The Third Bay Tradition had nearly run its course by the time Fernau + Hartman were starting to build in the early 1980s, and their work picks up where it left off while also taking on the eclecticism and contextualism of Postmodernism. Importantly, the work is always deeply related to its site and this is a theme that is reflected in the title of the monograph and in the text. The word “improvisation” comes up again and again, and with good reason. There are no predefined solutions, and in many cases individual projects came together over a long period time as the architects got to know both the clients and the site.
Fernau and Hartman’s satellite office (known as the “Bucket of Blood”) in small town Montana makes it in the book and is one of the stronger examples of their improvisational style, even though it doesn’t quite fit in with the larger rural residential projects that dominate the volume. It does what the writing says it should be doing: it is a bit rough around the edges, works remarkably well in its location on a small-town retail strip, and is sustainable in a number of ways, including reusing demolition materials to build out the interior. It’s a Montana building done with a California sensibility on a reasonable budget.
A collection of short essays by Daniel P. Gregory, Beth Dunlop and others help to set the context for the built work. The bulk of the content is studies of individual projects spanning from the mid-1980s to the present. The earlier houses are simpler and more eccentric, while the later homes near the end of the book are more polished and expensive but all show the same determined focus on connecting the buildings with their occupants and their sites.

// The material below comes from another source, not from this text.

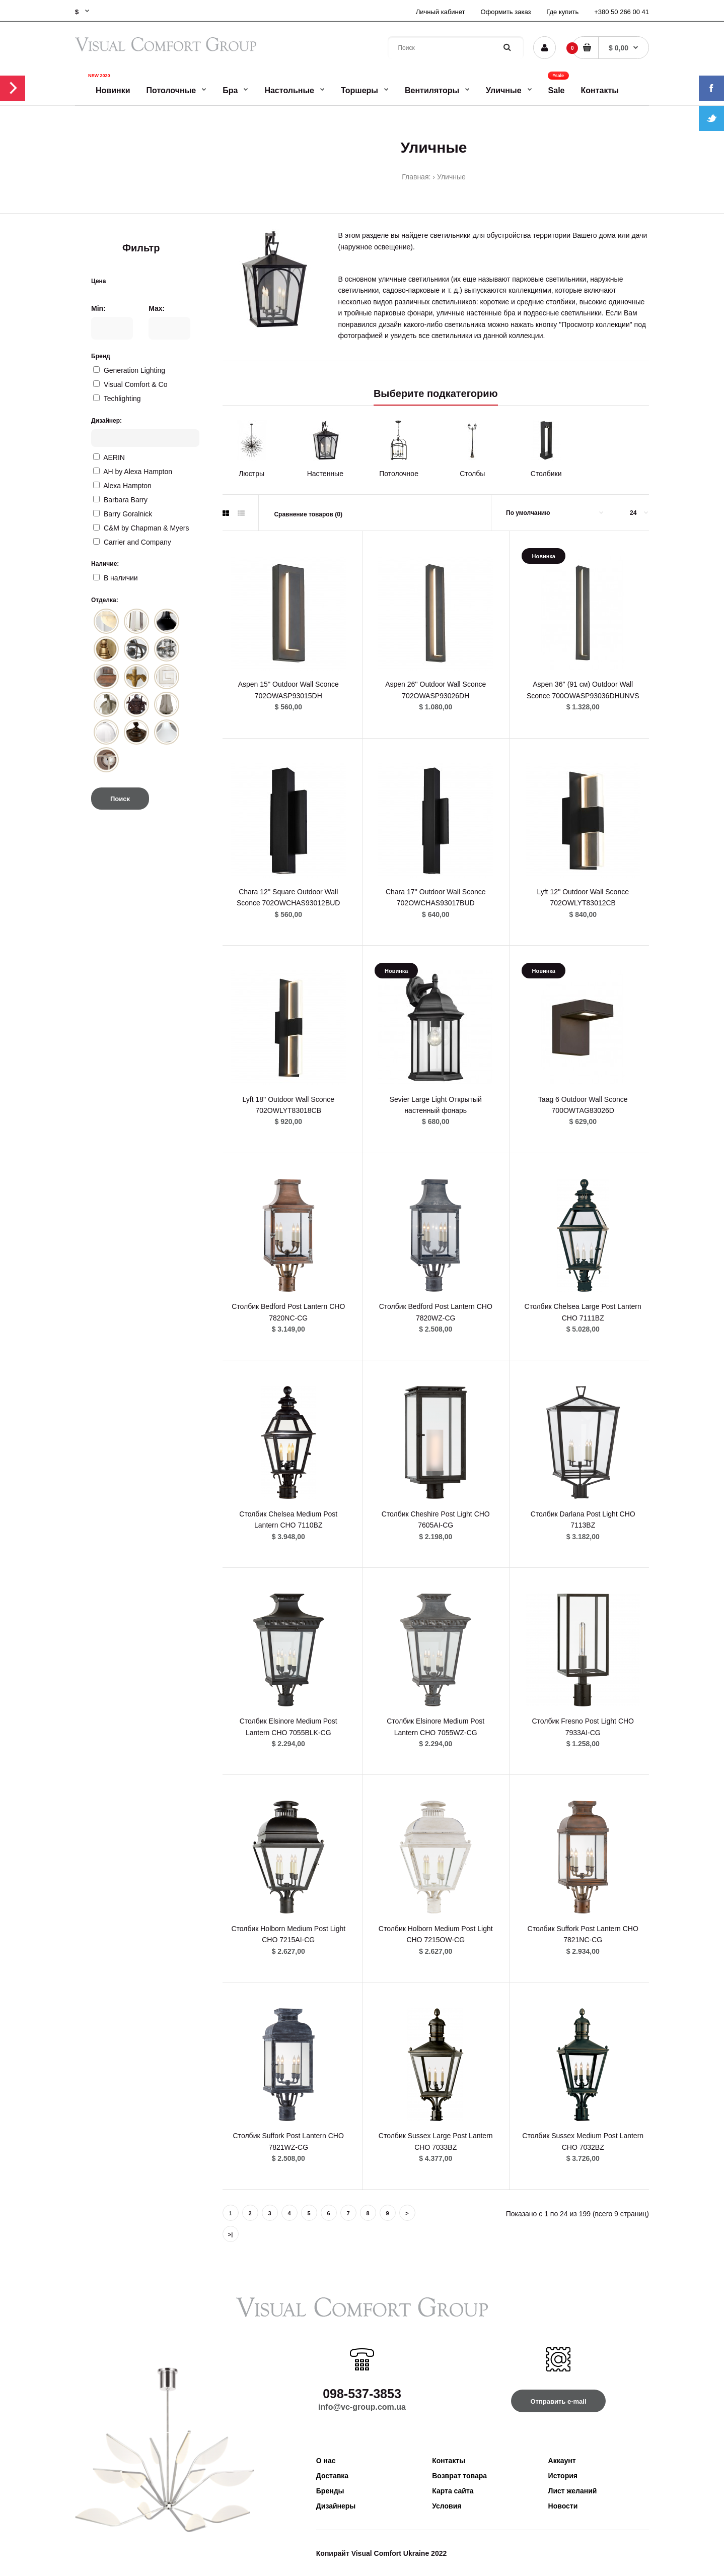 The image size is (724, 2576). What do you see at coordinates (325, 474) in the screenshot?
I see `Настенные` at bounding box center [325, 474].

The line between a Monograph (often thought of as a glossy coffee table picture book) and a Manifesto (something ranty, possibly photocopied and hand-stapled and distributed on street corners) is often blurred in the architectural world. Fernau + Hartman haven’t set out a grand theory on how architecture must be done. That’s Patrik Schumacher’s territory. Nor have they simply compiled a collection of pretty photos, rather it is a collection of stories and the story of a how a firm thoughtfully evolved not only their own work but the project of California modernism over several decades’ time. The buildings are imbued with the philosophy of the authors, but are not rigidly defined by it.
In the end, if you’re interested in West Coast Architecture and understanding one of the key California firms that has been working here day in and out for the past three-plus decades, pick up a copy. If I had to suggest there is an omission, it would be Richard’s first built project, a postmodern hot dog shop I believe was called “Franks for the Memories.” I guess they can save that one for the next book.